(AVAILABLE RECORDS)

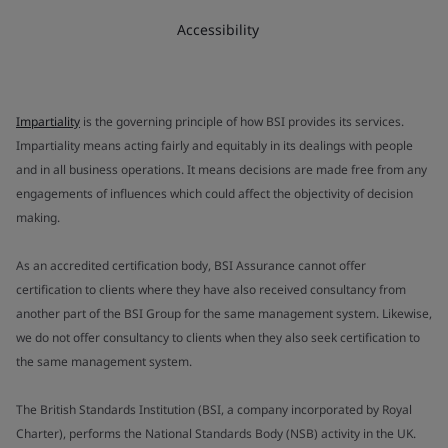
Accessibility
Impartiality
is the governing principle of how BSI provides its services.
Impartiality means acting fairly and equitably in its dealings with people
and in all business operations. It means decisions are made free from any
engagements of influences which could affect the objectivity of decision
making.
As an accredited certification body, BSI Assurance cannot offer
certification to clients where they have also received consultancy from
another part of the BSI Group for the same management system. Likewise,
we do not offer consultancy to clients when they also seek certification to
the same management system.
The British Standards Institution (BSI, a company incorporated by Royal
Charter), performs the National Standards Body (NSB) activity in the UK.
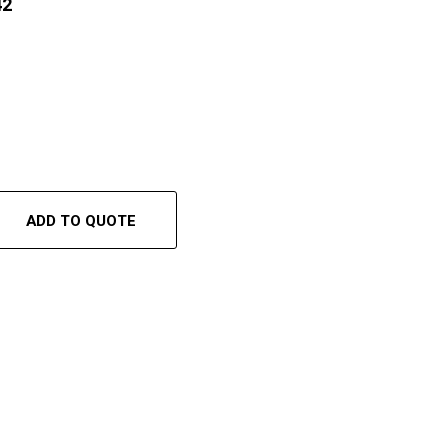
42
ADD TO QUOTE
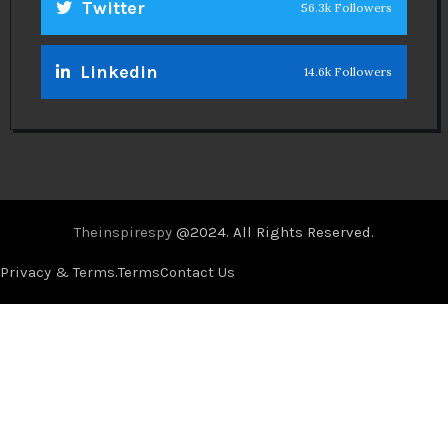
Twitter
56.3k Followers
Linkedin
14.6k Followers
Theinspirespy
@2024. All Rights Reserved.
Privacy & Terms.
Terms
Contact Us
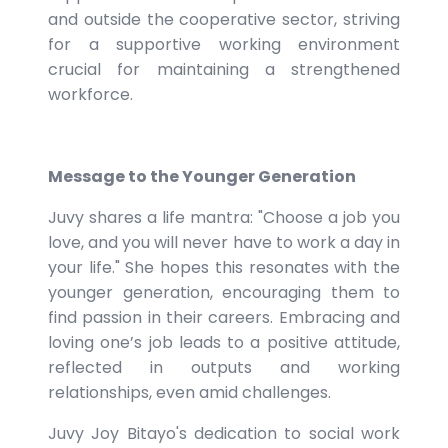
and outside the cooperative sector, striving
for a supportive working environment
crucial for maintaining a strengthened
workforce.
Message to the Younger Generation
Juvy shares a life mantra: "Choose a job you
love, and you will never have to work a day in
your life." She hopes this resonates with the
younger generation, encouraging them to
find passion in their careers. Embracing and
loving one’s job leads to a positive attitude,
reflected in outputs and working
relationships, even amid challenges.
Juvy Joy Bitayo's dedication to social work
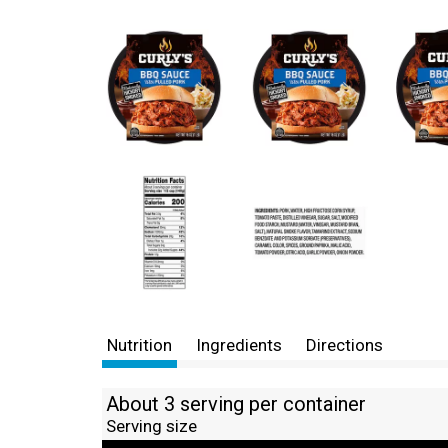
Nutrition
Ingredients
Directions
About 3 serving per container
Serving size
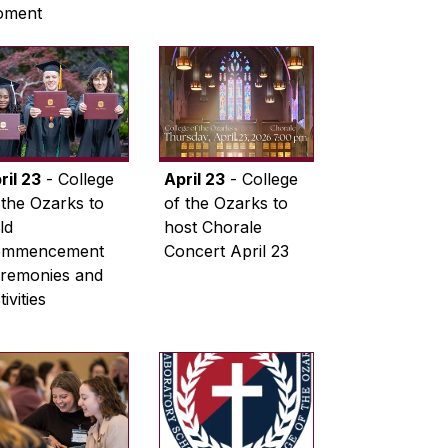
oment
ril 23
- College
April 23
- College
 the Ozarks to
of the Ozarks to
ld
host Chorale
ommencement
Concert April 23
remonies and
ivities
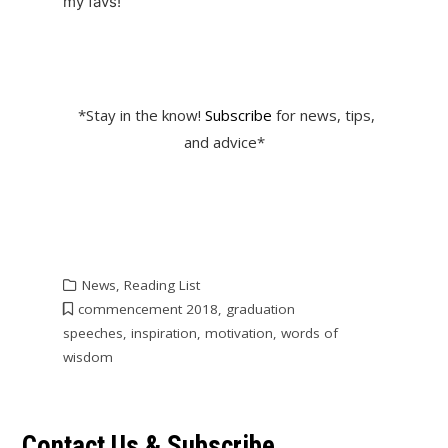
my favs!
*Stay in the know!
Subscribe
for news, tips,
and advice*
News
,
Reading List
commencement 2018
,
graduation
speeches
,
inspiration
,
motivation
,
words of
wisdom
Contact Us & Subscribe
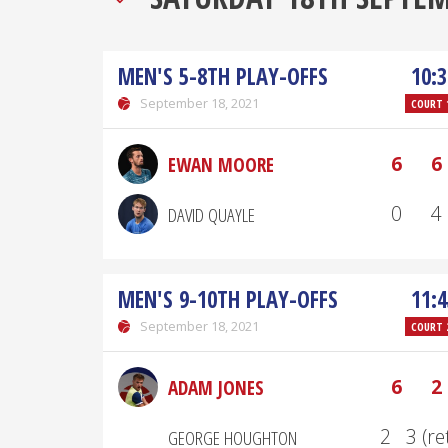
MEN'S 5-8TH PLAY-OFFS
10:3
September 18, 2021
COURT 
6
6
EWAN MOORE
0
4
DAVID QUAYLE
MEN'S 9-10TH PLAY-OFFS
11:4
September 18, 2021
COURT 
6
2
ADAM JONES
2
3 (re
GEORGE HOUGHTON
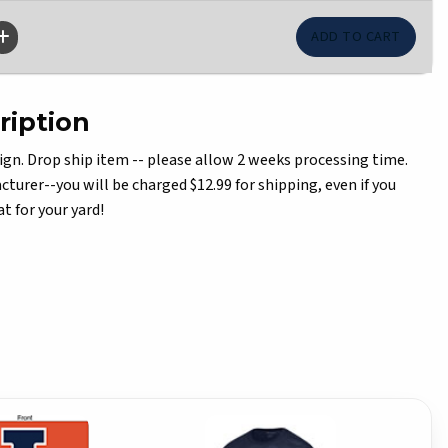
ription
ign. Drop ship item -- please allow 2 weeks processing time.
turer--you will be charged $12.99 for shipping, even if you
t for your yard!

(End AVAILABLE RECORDS)

=== WHAT NEEDS TO BE DONE ===
Would you copy, exactly, each line from the start of the listing above through the line with "resonates with the", both ends included, but none of the pictures?

=== ANSWER ===
Accessibility
Impartiality
is the governing principle of how BSI provides its services.
Impartiality means acting fairly and equitably in its dealings with people
and in all business operations. It means decisions are made free from any
engagements of influences which could affect the objectivity of decision
making.
As an accredited certification body, BSI Assurance cannot offer
certification to clients where they have also received consultancy from
another part of the BSI Group for the same management system. Likewise,
we do not offer consultancy to clients when they also seek certification to
the same management system.
The British Standards Institution (BSI, a company incorporated by Royal
Charter), performs the National Standards Body (NSB) activity in the UK.
42
ADD TO QUOTE
Twitter
56.3k Followers
Linkedin
14.6k Followers
Theinspirespy
@2024. All Rights Reserved.
Privacy & Terms.
Terms
Contact Us
and outside the cooperative sector, striving
for a supportive working environment
crucial for maintaining a strengthened
workforce.
Message to the Younger Generation
Juvy shares a life mantra: "Choose a job you
love, and you will never have to work a day in
your life." She hopes this resonates with the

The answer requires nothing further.